- **Available data**:
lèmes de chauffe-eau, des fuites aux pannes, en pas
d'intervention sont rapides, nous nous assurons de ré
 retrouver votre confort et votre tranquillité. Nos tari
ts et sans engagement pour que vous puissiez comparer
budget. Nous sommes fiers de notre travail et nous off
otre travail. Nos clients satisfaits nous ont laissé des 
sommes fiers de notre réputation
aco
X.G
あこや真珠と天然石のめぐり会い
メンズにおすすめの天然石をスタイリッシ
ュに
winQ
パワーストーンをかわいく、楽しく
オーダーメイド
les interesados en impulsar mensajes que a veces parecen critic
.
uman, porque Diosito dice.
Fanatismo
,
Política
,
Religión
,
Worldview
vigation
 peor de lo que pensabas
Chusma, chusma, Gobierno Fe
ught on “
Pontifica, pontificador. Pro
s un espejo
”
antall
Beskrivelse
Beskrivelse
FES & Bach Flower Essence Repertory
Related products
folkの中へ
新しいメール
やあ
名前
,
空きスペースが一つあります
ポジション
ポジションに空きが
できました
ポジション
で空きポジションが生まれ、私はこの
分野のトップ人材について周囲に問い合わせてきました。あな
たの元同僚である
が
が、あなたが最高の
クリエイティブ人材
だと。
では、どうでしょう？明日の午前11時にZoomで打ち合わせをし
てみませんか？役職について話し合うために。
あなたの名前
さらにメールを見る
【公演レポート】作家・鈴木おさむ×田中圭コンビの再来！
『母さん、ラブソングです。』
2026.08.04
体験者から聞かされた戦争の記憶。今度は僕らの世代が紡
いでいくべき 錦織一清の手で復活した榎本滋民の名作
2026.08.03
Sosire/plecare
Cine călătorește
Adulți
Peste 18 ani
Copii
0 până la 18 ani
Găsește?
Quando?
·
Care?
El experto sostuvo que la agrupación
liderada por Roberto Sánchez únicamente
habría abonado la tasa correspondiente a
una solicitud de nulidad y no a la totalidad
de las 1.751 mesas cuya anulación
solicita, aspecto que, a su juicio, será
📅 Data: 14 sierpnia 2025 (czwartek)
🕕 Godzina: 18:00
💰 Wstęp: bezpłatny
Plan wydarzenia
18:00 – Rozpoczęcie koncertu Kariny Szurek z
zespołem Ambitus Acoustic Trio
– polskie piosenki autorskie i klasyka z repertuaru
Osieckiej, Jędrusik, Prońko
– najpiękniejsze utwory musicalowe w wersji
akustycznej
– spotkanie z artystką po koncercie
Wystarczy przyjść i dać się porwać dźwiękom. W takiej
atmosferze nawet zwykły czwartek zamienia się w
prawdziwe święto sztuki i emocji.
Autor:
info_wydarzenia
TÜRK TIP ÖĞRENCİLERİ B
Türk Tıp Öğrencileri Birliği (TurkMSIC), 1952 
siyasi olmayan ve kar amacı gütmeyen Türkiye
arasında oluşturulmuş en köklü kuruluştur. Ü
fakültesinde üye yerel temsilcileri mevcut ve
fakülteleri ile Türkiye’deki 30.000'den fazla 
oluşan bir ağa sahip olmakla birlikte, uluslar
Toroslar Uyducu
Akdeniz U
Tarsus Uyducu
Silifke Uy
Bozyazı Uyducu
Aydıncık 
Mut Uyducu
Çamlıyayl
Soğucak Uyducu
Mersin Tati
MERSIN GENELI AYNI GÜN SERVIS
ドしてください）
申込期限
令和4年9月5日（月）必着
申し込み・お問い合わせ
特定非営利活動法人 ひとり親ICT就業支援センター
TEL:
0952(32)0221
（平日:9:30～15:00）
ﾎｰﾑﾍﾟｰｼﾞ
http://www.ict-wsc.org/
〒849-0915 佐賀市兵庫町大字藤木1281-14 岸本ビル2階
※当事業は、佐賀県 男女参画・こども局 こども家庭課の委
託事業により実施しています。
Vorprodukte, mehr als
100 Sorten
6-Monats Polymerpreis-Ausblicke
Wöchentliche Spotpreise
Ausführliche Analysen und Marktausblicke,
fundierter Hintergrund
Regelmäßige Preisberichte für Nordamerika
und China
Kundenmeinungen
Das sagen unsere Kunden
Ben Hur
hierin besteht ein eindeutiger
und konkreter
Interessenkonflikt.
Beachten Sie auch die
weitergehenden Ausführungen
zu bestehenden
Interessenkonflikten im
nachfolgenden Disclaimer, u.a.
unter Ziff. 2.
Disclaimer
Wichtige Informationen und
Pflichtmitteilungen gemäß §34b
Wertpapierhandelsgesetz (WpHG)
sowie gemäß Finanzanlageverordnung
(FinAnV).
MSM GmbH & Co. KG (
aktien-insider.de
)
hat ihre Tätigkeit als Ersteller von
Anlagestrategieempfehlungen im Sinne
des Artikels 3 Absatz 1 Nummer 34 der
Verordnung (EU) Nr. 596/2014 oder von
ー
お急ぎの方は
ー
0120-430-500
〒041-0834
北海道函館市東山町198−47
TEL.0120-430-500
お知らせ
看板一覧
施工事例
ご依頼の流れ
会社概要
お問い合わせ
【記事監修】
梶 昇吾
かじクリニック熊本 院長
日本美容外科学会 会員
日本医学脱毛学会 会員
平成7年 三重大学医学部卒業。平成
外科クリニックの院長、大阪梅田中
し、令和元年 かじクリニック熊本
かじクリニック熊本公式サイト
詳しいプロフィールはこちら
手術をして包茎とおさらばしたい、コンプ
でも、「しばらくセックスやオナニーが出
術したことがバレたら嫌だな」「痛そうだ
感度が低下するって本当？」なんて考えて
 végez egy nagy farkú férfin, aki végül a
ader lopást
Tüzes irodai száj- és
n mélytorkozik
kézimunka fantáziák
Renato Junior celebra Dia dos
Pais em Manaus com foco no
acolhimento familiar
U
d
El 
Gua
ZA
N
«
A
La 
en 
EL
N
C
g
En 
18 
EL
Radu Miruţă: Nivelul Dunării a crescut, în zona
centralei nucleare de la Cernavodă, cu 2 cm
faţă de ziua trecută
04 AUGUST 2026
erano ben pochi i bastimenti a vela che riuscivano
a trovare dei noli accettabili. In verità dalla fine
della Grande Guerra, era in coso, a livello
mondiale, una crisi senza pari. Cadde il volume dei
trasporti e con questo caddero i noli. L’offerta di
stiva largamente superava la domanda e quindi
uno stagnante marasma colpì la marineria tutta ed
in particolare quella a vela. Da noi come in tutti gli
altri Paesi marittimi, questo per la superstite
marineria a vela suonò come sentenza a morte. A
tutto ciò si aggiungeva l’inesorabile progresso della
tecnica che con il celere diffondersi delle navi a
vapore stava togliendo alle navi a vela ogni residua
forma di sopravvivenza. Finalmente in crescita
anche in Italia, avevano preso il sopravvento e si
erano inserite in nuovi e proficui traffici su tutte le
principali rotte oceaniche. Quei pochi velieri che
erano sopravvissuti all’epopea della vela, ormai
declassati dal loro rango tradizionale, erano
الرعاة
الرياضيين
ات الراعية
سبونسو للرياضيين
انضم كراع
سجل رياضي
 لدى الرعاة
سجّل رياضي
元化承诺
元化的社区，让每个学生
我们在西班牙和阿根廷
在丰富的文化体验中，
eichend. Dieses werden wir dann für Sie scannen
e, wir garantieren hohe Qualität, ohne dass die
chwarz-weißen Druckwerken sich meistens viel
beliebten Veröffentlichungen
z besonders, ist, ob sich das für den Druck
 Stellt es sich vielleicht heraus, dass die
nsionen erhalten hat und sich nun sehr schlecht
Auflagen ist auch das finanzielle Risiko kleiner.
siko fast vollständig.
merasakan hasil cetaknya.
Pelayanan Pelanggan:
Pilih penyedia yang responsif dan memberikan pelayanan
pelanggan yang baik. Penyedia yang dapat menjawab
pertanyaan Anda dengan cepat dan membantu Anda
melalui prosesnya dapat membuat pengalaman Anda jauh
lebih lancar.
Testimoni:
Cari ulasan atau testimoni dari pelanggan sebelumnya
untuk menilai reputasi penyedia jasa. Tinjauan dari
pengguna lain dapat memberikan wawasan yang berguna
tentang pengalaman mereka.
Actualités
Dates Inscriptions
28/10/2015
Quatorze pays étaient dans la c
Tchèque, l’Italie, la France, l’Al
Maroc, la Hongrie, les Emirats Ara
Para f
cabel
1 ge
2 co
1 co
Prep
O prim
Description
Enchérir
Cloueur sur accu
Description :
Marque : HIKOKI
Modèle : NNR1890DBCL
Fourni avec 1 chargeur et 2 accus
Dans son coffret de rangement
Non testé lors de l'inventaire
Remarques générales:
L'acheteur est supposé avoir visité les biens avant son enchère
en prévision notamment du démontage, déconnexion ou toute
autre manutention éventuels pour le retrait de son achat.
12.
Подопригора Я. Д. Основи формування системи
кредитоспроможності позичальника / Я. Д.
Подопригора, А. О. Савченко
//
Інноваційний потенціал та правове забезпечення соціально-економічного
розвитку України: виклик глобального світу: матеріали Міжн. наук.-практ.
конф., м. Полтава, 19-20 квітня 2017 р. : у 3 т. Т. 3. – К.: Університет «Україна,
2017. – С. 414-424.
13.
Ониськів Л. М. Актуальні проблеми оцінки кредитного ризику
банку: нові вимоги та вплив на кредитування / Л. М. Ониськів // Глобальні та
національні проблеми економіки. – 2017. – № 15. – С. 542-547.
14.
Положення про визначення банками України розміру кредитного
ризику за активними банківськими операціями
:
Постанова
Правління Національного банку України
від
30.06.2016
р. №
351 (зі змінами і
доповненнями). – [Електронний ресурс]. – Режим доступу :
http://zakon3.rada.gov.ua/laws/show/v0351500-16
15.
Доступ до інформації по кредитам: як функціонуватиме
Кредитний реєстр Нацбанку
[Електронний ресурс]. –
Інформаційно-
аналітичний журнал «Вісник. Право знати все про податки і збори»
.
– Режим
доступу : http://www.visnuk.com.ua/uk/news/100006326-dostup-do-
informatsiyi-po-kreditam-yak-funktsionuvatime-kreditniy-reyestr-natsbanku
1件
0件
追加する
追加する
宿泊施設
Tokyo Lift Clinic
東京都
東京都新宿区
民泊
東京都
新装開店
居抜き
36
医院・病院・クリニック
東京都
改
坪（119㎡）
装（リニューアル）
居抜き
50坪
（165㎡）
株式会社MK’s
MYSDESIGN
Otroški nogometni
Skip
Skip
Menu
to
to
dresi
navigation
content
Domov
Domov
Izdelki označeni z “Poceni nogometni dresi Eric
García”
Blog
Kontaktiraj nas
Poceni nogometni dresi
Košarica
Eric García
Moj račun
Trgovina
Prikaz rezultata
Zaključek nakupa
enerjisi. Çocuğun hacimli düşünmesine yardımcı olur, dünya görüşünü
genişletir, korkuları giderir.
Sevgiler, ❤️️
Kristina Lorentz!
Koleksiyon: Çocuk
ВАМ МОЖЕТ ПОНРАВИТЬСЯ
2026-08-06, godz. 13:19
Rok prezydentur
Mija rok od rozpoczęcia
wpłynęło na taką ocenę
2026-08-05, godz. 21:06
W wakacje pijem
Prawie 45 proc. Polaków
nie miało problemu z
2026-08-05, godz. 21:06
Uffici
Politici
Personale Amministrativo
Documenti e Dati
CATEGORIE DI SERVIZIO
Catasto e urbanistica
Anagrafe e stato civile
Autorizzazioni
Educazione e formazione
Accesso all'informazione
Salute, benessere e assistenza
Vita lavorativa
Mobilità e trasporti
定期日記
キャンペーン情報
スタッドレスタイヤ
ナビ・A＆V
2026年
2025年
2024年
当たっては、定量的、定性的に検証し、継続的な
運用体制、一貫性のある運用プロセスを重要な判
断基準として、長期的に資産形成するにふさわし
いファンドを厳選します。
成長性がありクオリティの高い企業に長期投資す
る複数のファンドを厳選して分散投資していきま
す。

- **Activity**: Print nothing but the lines from the one containing "Catasto e urbanistica" through the end of the listing above, exactly as written.

- **Written answer**:
Catasto e urbanistica
Anagrafe e stato civile
Autorizzazioni
Educazione e formazione
Accesso all'informazione
Salute, benessere e assistenza
Vita lavorativa
Mobilità e trasporti
定期日記
キャンペーン情報
スタッドレスタイヤ
ナビ・A＆V
2026年
2025年
2024年
当たっては、定量的、定性的に検証し、継続的な
運用体制、一貫性のある運用プロセスを重要な判
断基準として、長期的に資産形成するにふさわし
いファンドを厳選します。
成長性がありクオリティの高い企業に長期投資す
る複数のファンドを厳選して分散投資していきま
す。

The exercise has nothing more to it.